Ownership Verification of DNN Models Using White-Box Adversarial Attacks with Specified Probability Manipulation
This addresses the issue of unauthorized copying of DNN models for cloud services, providing a verification method for owners and third parties, though it is incremental as it builds on existing adversarial attack techniques.
The paper tackles the problem of verifying ownership of deep neural network models in image classification by using white-box adversarial attacks to manipulate output probabilities, achieving effective identification as confirmed by experiments.
In this paper, we propose a novel framework for ownership verification of deep neural network (DNN) models for image classification tasks. It allows verification of model identity by both the rightful owner and third party without presenting the original model.
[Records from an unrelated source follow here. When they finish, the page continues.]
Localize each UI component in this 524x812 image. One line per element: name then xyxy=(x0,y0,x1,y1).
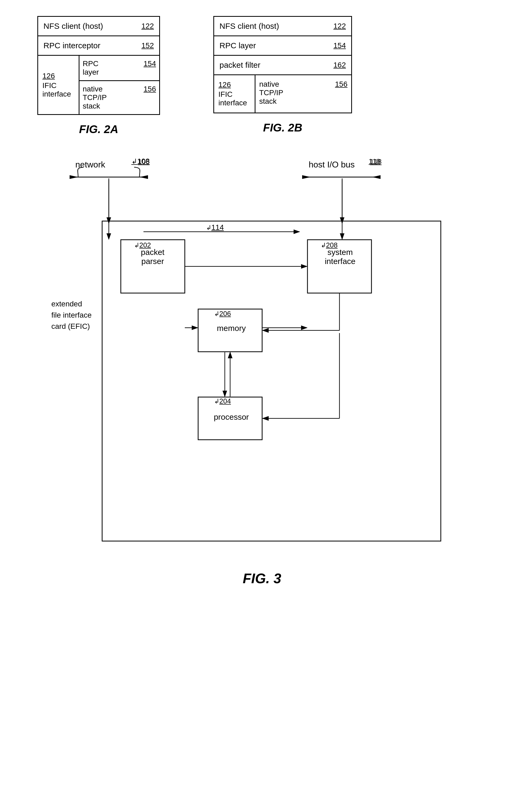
fig2b-row1: NFS client (host) 122 xyxy=(214,17,351,36)
processor-ref: ↲204 xyxy=(214,397,231,405)
efic-label: extended file interface card (EFIC) xyxy=(51,298,98,332)
fig2a-ific-label: IFIC interface xyxy=(43,81,75,98)
fig2b-tcp: native TCP/IP stack 156 xyxy=(256,75,351,113)
fig2a-rpc-int-ref: 152 xyxy=(141,42,154,50)
page: NFS client (host) 122 RPC interceptor 15… xyxy=(0,0,524,812)
memory-ref: ↲206 xyxy=(214,310,231,318)
system-interface-label: system interface xyxy=(312,248,368,266)
fig2a-diagram: NFS client (host) 122 RPC interceptor 15… xyxy=(37,16,160,115)
fig2b-tcp-label: native TCP/IP stack xyxy=(259,80,283,105)
fig2a-rpc-layer: RPC layer 154 xyxy=(80,56,159,81)
fig2a-tcp-label: native TCP/IP stack xyxy=(83,85,107,111)
packet-parser-label: packet parser xyxy=(126,248,179,266)
fig2a-rpc-int-label: RPC interceptor xyxy=(44,41,100,50)
fig2b-diagram: NFS client (host) 122 RPC layer 154 pack… xyxy=(213,16,352,113)
fig2a-ific-ref: 126 xyxy=(43,72,55,80)
fig2b-rpc-ref: 154 xyxy=(333,42,346,50)
host-io-ref-num: 118 xyxy=(370,158,381,166)
processor-label: processor xyxy=(211,413,251,421)
network-ref-num: 108 xyxy=(138,158,150,166)
bus-ref-label: ↲114 xyxy=(206,223,224,232)
host-io-label: host I/O bus xyxy=(309,160,355,170)
fig2b-ific-ref: 126 xyxy=(218,81,231,89)
fig2a-ific: 126 IFIC interface xyxy=(38,56,80,114)
fig2a-right-col: RPC layer 154 native TCP/IP stack 156 xyxy=(80,56,159,114)
memory-label: memory xyxy=(211,324,251,333)
network-label: network xyxy=(76,160,105,170)
fig2b-nfs-ref: 122 xyxy=(333,22,346,30)
fig3-section: network ↲108 host I/O bus 118 ↲114 packe… xyxy=(21,157,503,586)
fig3-label: FIG. 3 xyxy=(243,570,281,586)
fig2b-pf-ref: 162 xyxy=(333,61,346,69)
fig3-svg xyxy=(49,157,475,557)
fig2a-tcp: native TCP/IP stack 156 xyxy=(80,81,159,114)
fig2b-row2: RPC layer 154 xyxy=(214,36,351,56)
fig2b-label: FIG. 2B xyxy=(263,121,302,134)
fig2a-rpc-layer-ref: 154 xyxy=(144,60,156,68)
fig2a-tcp-ref: 156 xyxy=(144,85,156,93)
fig2a-block: NFS client (host) 122 RPC interceptor 15… xyxy=(37,16,160,136)
fig2a-label: FIG. 2A xyxy=(79,123,118,136)
fig2b-row3: packet filter 162 xyxy=(214,56,351,75)
fig2b-bottom: 126 IFIC interface native TCP/IP stack 1… xyxy=(214,75,351,113)
fig2b-tcp-ref: 156 xyxy=(335,80,347,88)
fig2b-rpc-label: RPC layer xyxy=(219,41,256,50)
top-section: NFS client (host) 122 RPC interceptor 15… xyxy=(21,16,503,136)
fig2a-row1: NFS client (host) 122 xyxy=(38,17,159,36)
fig2b-nfs-label: NFS client (host) xyxy=(219,21,279,31)
fig2a-rpc-layer-label: RPC layer xyxy=(83,60,99,77)
fig2b-ific-label: IFIC interface xyxy=(218,90,250,107)
system-interface-ref: ↲208 xyxy=(321,241,338,249)
fig2a-row2: RPC interceptor 152 xyxy=(38,36,159,56)
fig2b-pf-label: packet filter xyxy=(219,61,260,70)
packet-parser-ref: ↲202 xyxy=(134,241,151,249)
fig2b-ific: 126 IFIC interface xyxy=(214,75,256,113)
fig2a-row3: 126 IFIC interface RPC layer 154 native … xyxy=(38,56,159,114)
fig2a-nfs-label: NFS client (host) xyxy=(44,21,103,31)
fig2a-nfs-ref: 122 xyxy=(141,22,154,30)
fig3-container: network ↲108 host I/O bus 118 ↲114 packe… xyxy=(49,157,475,557)
fig2b-block: NFS client (host) 122 RPC layer 154 pack… xyxy=(213,16,352,134)
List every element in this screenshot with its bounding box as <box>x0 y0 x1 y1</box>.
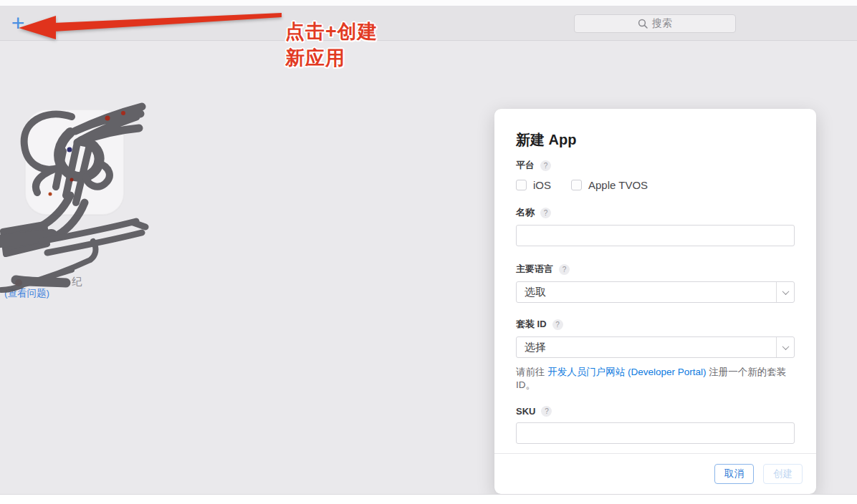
primary-language-label: 主要语言 <box>516 263 553 276</box>
field-sku: SKU ? <box>516 406 795 444</box>
help-icon[interactable]: ? <box>552 319 563 330</box>
bundle-id-select[interactable]: 选择 <box>516 336 795 358</box>
help-icon[interactable]: ? <box>541 406 552 417</box>
bundle-id-label: 套装 ID <box>516 318 547 331</box>
cancel-button[interactable]: 取消 <box>714 464 754 484</box>
bottom-strip <box>0 494 857 504</box>
ios-checkbox[interactable] <box>516 180 527 190</box>
search-icon <box>638 19 648 29</box>
create-button[interactable]: 创建 <box>763 464 803 484</box>
field-platform: 平台 ? iOS Apple TVOS <box>516 159 795 191</box>
developer-portal-link[interactable]: 开发人员门户网站 (Developer Portal) <box>547 367 706 377</box>
scribble-redaction <box>0 101 154 294</box>
tvos-checkbox[interactable] <box>571 180 582 190</box>
field-primary-language: 主要语言 ? 选取 <box>516 263 795 303</box>
annotation-line-2: 新应用 <box>285 45 378 72</box>
content-area: 纪 (查看问题) <box>0 41 857 494</box>
top-strip <box>0 0 857 6</box>
ios-label: iOS <box>533 179 551 191</box>
dialog-title: 新建 App <box>516 109 795 150</box>
platform-label: 平台 <box>516 159 535 172</box>
helper-prefix: 请前往 <box>516 367 547 377</box>
new-app-dialog: 新建 App 平台 ? iOS Apple TVOS <box>494 109 816 494</box>
help-icon[interactable]: ? <box>540 160 551 171</box>
chevron-down-icon <box>782 343 789 350</box>
annotation-text: 点击+创建 新应用 <box>285 19 378 72</box>
search-placeholder: 搜索 <box>652 17 672 30</box>
primary-language-select[interactable]: 选取 <box>516 281 795 303</box>
help-icon[interactable]: ? <box>540 208 551 218</box>
field-name: 名称 ? <box>516 206 795 246</box>
dialog-footer: 取消 创建 <box>494 453 816 494</box>
name-label: 名称 <box>516 206 535 219</box>
annotation-line-1: 点击+创建 <box>285 19 378 45</box>
name-input[interactable] <box>516 225 795 246</box>
ios-checkbox-option[interactable]: iOS <box>516 179 551 191</box>
primary-language-value: 选取 <box>517 286 546 299</box>
bundle-id-helper: 请前往 开发人员门户网站 (Developer Portal) 注册一个新的套装… <box>516 366 795 392</box>
annotation-arrow <box>14 10 283 42</box>
sku-label: SKU <box>516 406 535 417</box>
tvos-label: Apple TVOS <box>588 179 648 191</box>
help-icon[interactable]: ? <box>559 264 570 275</box>
bundle-id-value: 选择 <box>517 341 546 354</box>
chevron-down-icon <box>782 288 789 295</box>
tvos-checkbox-option[interactable]: Apple TVOS <box>571 179 648 191</box>
field-bundle-id: 套装 ID ? 选择 请前往 开发人员门户网站 (Developer Porta… <box>516 318 795 392</box>
sku-input[interactable] <box>516 422 795 444</box>
app-store-connect-screen: + 搜索 纪 (查看问题) <box>0 0 857 504</box>
search-input[interactable]: 搜索 <box>574 14 736 33</box>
We assume a gray-box scenario where an unauthorized user owns a model that is illegally copied from the original model, provides services in a cloud environment, and the user throws images and receives the classification results as a probability distribution of output classes. The framework applies a white-box adversarial attack to align the output probability of a specific class to a designated value. Due to the knowledge of original model, it enables the owner to generate such adversarial examples. We propose a simple but effective adversarial attack method based on the iterative Fast Gradient Sign Method (FGSM) by introducing control parameters. Experimental results confirm the effectiveness of the identification of DNN models using adversarial attack.